■ **What you have to do**: Down to the last line, transcribe the records verbatim and exclude the images.

■ **Supplied data**:
──────

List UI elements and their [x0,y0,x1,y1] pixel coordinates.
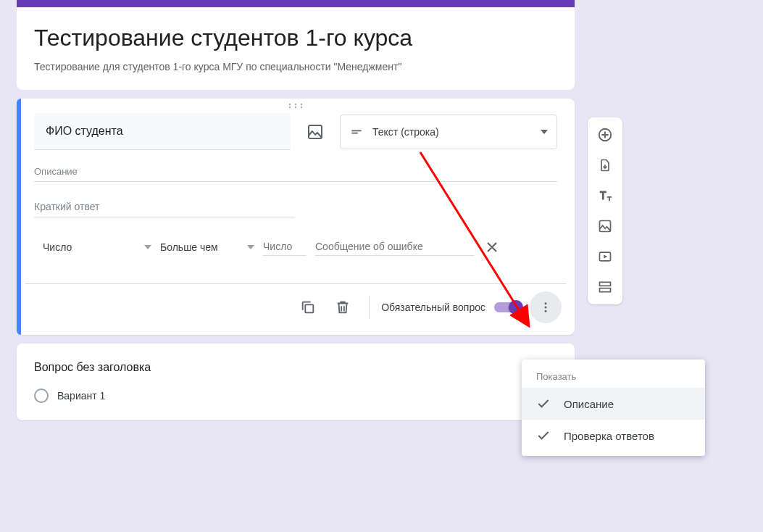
validation-number-input[interactable] [263,238,307,256]
drag-handle-icon[interactable] [17,99,575,113]
validation-type-label: Число [43,241,72,253]
popup-item-description[interactable]: Описание [522,388,705,420]
question-card-active: Текст (строка) Описание Краткий ответ Чи… [17,99,575,335]
add-video-icon[interactable] [595,246,615,267]
import-questions-icon[interactable] [595,155,615,175]
svg-point-2 [301,104,303,106]
required-toggle[interactable] [494,302,521,312]
validation-condition-label: Больше чем [160,241,218,253]
chevron-down-icon [144,245,151,249]
duplicate-icon[interactable] [293,293,322,322]
svg-point-8 [545,302,547,304]
question-card-inactive[interactable]: Вопрос без заголовка Вариант 1 [17,344,575,420]
required-label: Обязательный вопрос [381,302,485,313]
delete-icon[interactable] [328,293,357,322]
validation-remove-icon[interactable] [483,238,501,256]
check-icon [536,396,551,411]
popup-item-label: Проверка ответов [564,430,654,442]
svg-point-0 [289,104,291,106]
svg-point-1 [295,104,297,106]
form-description[interactable]: Тестирование для студентов 1-го курса МГ… [34,61,557,72]
validation-condition-select[interactable]: Больше чем [160,241,254,253]
form-title[interactable]: Тестирование студентов 1-го курса [34,23,557,52]
svg-point-10 [545,310,547,312]
add-question-icon[interactable] [595,125,615,145]
svg-point-5 [301,107,303,109]
chevron-down-icon [541,130,548,134]
floating-toolbar [588,117,622,304]
question-title-static: Вопрос без заголовка [34,361,557,374]
add-title-icon[interactable] [595,186,615,206]
validation-type-select[interactable]: Число [43,241,151,253]
popup-item-label: Описание [564,398,614,410]
validation-error-input[interactable] [315,238,475,256]
short-answer-preview: Краткий ответ [34,196,295,217]
validation-row: Число Больше чем [17,217,575,270]
question-title-input[interactable] [34,113,291,150]
svg-rect-15 [600,288,611,292]
question-type-label: Текст (строка) [372,126,439,138]
svg-point-4 [295,107,297,109]
short-text-icon [349,125,364,139]
svg-point-3 [289,107,291,109]
question-footer: Обязательный вопрос [25,283,566,335]
add-section-icon[interactable] [595,277,615,297]
option-label: Вариант 1 [57,390,105,402]
popup-heading: Показать [522,367,705,388]
footer-divider [369,296,370,319]
description-field[interactable]: Описание [34,162,557,182]
option-row: Вариант 1 [34,388,557,403]
add-image-sidebar-icon[interactable] [595,216,615,236]
question-type-select[interactable]: Текст (строка) [340,115,557,149]
more-options-icon[interactable] [530,291,562,323]
add-image-icon[interactable] [302,119,328,145]
form-header-card: Тестирование студентов 1-го курса Тестир… [17,0,575,90]
popup-item-validation[interactable]: Проверка ответов [522,420,705,452]
chevron-down-icon [247,245,254,249]
more-options-popup: Показать Описание Проверка ответов [522,359,705,456]
check-icon [536,428,551,443]
svg-point-9 [545,307,547,309]
svg-rect-14 [600,282,611,286]
radio-icon [34,388,49,403]
svg-rect-7 [305,304,313,312]
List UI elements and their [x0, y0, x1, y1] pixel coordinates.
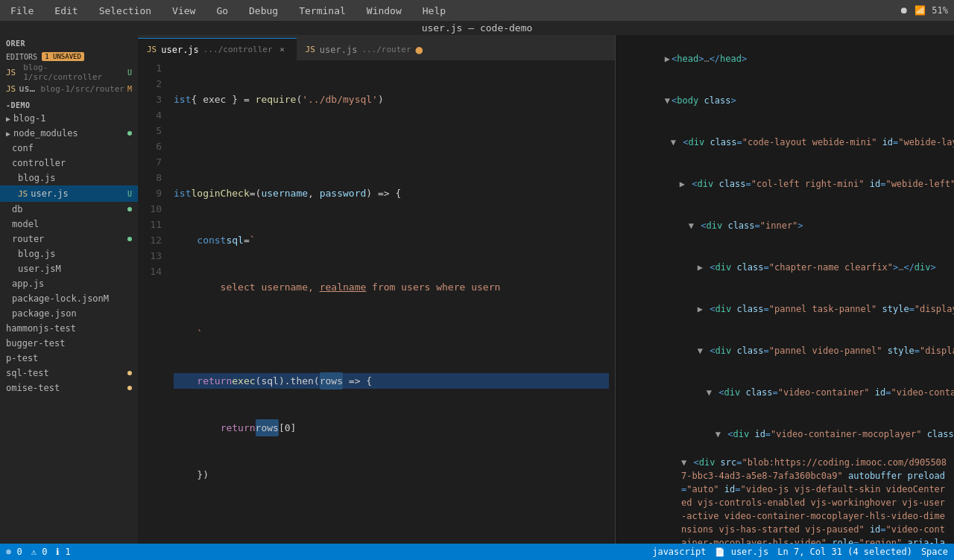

──────

■ **Response below**:
List UI elements and their [x0,y0,x1,y1] pixel coordinates.
validation-number-input[interactable] [263,238,307,256]
drag-handle-icon[interactable] [17,99,575,113]
validation-type-label: Число [43,241,72,253]
popup-item-description[interactable]: Описание [522,388,705,420]
question-card-active: Текст (строка) Описание Краткий ответ Чи… [17,99,575,335]
add-video-icon[interactable] [595,246,615,267]
import-questions-icon[interactable] [595,155,615,175]
svg-point-2 [301,104,303,106]
required-toggle[interactable] [494,302,521,312]
validation-condition-label: Больше чем [160,241,218,253]
chevron-down-icon [144,245,151,249]
duplicate-icon[interactable] [293,293,322,322]
svg-point-8 [545,302,547,304]
question-card-inactive[interactable]: Вопрос без заголовка Вариант 1 [17,344,575,420]
required-label: Обязательный вопрос [381,302,485,313]
delete-icon[interactable] [328,293,357,322]
validation-remove-icon[interactable] [483,238,501,256]
check-icon [536,396,551,411]
popup-item-label: Проверка ответов [564,430,654,442]
svg-point-0 [289,104,291,106]
svg-point-1 [295,104,297,106]
form-description[interactable]: Тестирование для студентов 1-го курса МГ… [34,61,557,72]
validation-condition-select[interactable]: Больше чем [160,241,254,253]
form-title[interactable]: Тестирование студентов 1-го курса [34,23,557,52]
svg-point-10 [545,310,547,312]
add-question-icon[interactable] [595,125,615,145]
svg-point-5 [301,107,303,109]
chevron-down-icon [541,130,548,134]
floating-toolbar [588,117,622,304]
question-title-static: Вопрос без заголовка [34,361,557,374]
add-title-icon[interactable] [595,186,615,206]
validation-type-select[interactable]: Число [43,241,151,253]
popup-item-label: Описание [564,398,614,410]
validation-error-input[interactable] [315,238,475,256]
short-answer-preview: Краткий ответ [34,196,295,217]
validation-row: Число Больше чем [17,217,575,270]
question-title-input[interactable] [34,113,291,150]
svg-rect-15 [600,288,611,292]
question-type-label: Текст (строка) [372,126,439,138]
svg-point-4 [295,107,297,109]
short-text-icon [349,125,364,139]
svg-point-3 [289,107,291,109]
question-footer: Обязательный вопрос [25,283,566,335]
add-section-icon[interactable] [595,277,615,297]
option-label: Вариант 1 [57,390,105,402]
popup-heading: Показать [522,367,705,388]
footer-divider [369,296,370,319]
description-field[interactable]: Описание [34,162,557,182]
option-row: Вариант 1 [34,388,557,403]
add-image-sidebar-icon[interactable] [595,216,615,236]
question-type-select[interactable]: Текст (строка) [340,115,557,149]
more-options-icon[interactable] [530,291,562,323]
add-image-icon[interactable] [302,119,328,145]
form-header-card: Тестирование студентов 1-го курса Тестир… [17,0,575,90]
popup-item-validation[interactable]: Проверка ответов [522,420,705,452]
chevron-down-icon [247,245,254,249]
more-options-popup: Показать Описание Проверка ответов [522,359,705,456]
check-icon [536,428,551,443]
svg-point-9 [545,307,547,309]
svg-rect-14 [600,282,611,286]
radio-icon [34,388,49,403]
svg-rect-7 [305,304,313,312]
List UI elements and their [x0, y0, x1, y1] pixel coordinates.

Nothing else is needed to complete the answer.